Elm St. project hits snag over retaining walls | Local News
LACONIA – Work on a multi-million dollar commercial residential project being developed by Scott Everett has been halted by the city after hearing an appeal from an owner of Lakeport whose home is adjacent to the property.
Peter Brunette of 15 Park Street is appealing a decision by City Planning and Code Director Dean Trefethen that allows contractors to install a metal retaining wall just 2 feet from their property line. That decision violates the city’s zoning ordinance, which says no structure may be built within 5 feet of adjacent land, Brunette said in his appeal, filed Thursday.
The city hopes to schedule a special session of the Zoning Board of Adjustment for next Wednesday or Thursday to take up the matter, Trefethen said on Friday.
Installation of the retaining wall, which Brunette refuses, should begin on Monday. On Friday, Trefethen’s office issued an order to stop work, which was posted on bright orange posters on the construction site.
The project – called Paugus Elm – consists of two three-story buildings and a parking garage. The larger building will face Elm Street and will have commercial space on the ground floor and 16 residential units on the top two floors. The smaller building on Railroad Avenue will also have commercial space on the ground floor and four additional residential units above.
Aside from the backlash issue, Brunette says the retaining walls should not be approved as they were not included in the plans presented to the city and therefore were not approved by the planning authority when they received the final site plan approval for the project issued June 1.
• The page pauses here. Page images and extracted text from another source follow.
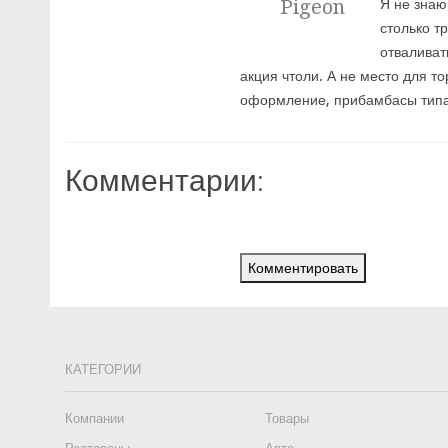
Pigeon
Я не знаю
столько т
отваливат
акция чтоли. А не место для т
оформление, прибамбасы типа 
Комментарии:
Комментировать
КАТЕГОРИИ
Компании
Товары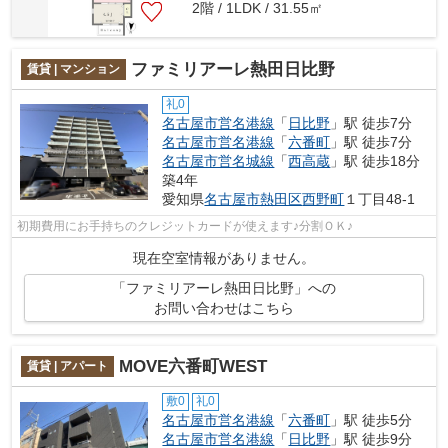
2階 / 1LDK / 31.55㎡
ファミリアーレ熱田日比野
賃貸 | マンション
礼0
名古屋市営名港線
「
日比野
」駅 徒歩7分
名古屋市営名港線
「
六番町
」駅 徒歩7分
名古屋市営名城線
「
西高蔵
」駅 徒歩18分
築4年
愛知県
名古屋市熱田区
西野町
１丁目48-1
初期費用にお手持ちのクレジットカードが使えます♪分割ＯＫ♪
現在空室情報がありません。
「ファミリアーレ熱田日比野」への
お問い合わせはこちら
MOVE六番町WEST
賃貸 | アパート
敷0
礼0
名古屋市営名港線
「
六番町
」駅 徒歩5分
名古屋市営名港線
「
日比野
」駅 徒歩9分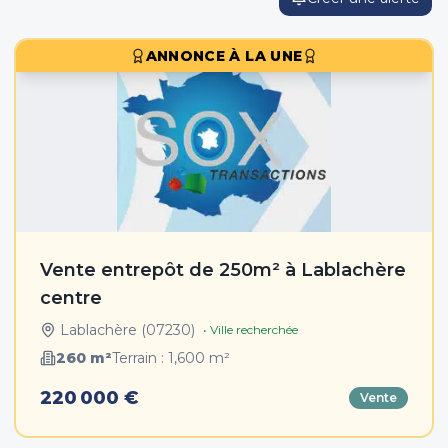
ANNONCE À LA UNE
Vente entrepôt de 250m² à Lablachère
centre
Lablachère
(
07230
)
• Ville recherchée
260
m²
Terrain :
1,600
m²
220 000 €
Vente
Brunette chairs the planning committee, but because he is an appendage of Everett’s project, he has withdrawn from the committee’s deliberations and the vote on Paugus Elm’s motion due to a conflict of interest. In his appeal, however, he noted that he had spoken out in favor of the project at public hearings in December and earlier this month.
“I’m very much in favor of this development,” said Brunette. “My beef isn’t with Scott Everett. It’s with the city. I ask for a technical review, ”he added.
Trefethen said he had given administration approval for the retaining walls, as he believes it is not a structure but a “construction technique” to be installed to prevent the loose soil on the site from collapsing, while the foundations for the buildings are being built.
Brunette denies Trefethen’s arguments and explains in his appeal: “The sheet piling used on this site is not a temporary structure as the contractor intends to leave it in place and trim it with a cutting torch close to the ground.”
“They are deeper in the ground than the (building) foundation,” said Brunette in a telephone interview on Friday.
Everett said in an interview on Friday that he believed that he and others involved in the project “followed all rules and regulations and that we are within the boundaries set by the city.” “We are confident that we have taken all the necessary steps,” he added, but stressed that he also wanted to respect the wishes of his neighbors.
Brunette said the building application part should have mentioned the possible need for the retaining walls “even if it was part of the excavation work”.
“The plans weren’t complete,” he said.
Everett said someone representing the project would attend the ZBA’s special session.
On his appeal, Brunette requested the matter be dealt with by the Appeals Chamber of the City’s Building Code. However, on the advice of the city attorney, the city decided to refer the matter to the ZBA, as the appeal “has to do with the definition of the building development and therefore the building regulations are the main document,” explained Trefethen.
Two sections of the retaining wall have already been installed – one runs along the front of the property next to Elm Street and the other runs along part of Park Street which marks the western boundary of the development area.
The retaining walls are made of interlocking metal plates 18 inches to 2 feet wide and 25 to 30 feet long that are pounded into the ground with a pile driver.
“The earthquake-like seismic vibrations of the crane-operated ram will probably permanently damage the foundations of my house and my barn as well as a (historic) stone-insulated well in the courtyard,” explained Brunette in his appeal.
He also fears that the ground shocks could undermine the foundations of his home. He goes on to claim that driving the retaining wall this close to his property line will damage the roots and therefore potentially kill some very old cherry trees in his back garden adjoining the project site.
“I’m just trying to keep what I have,” said Brunette.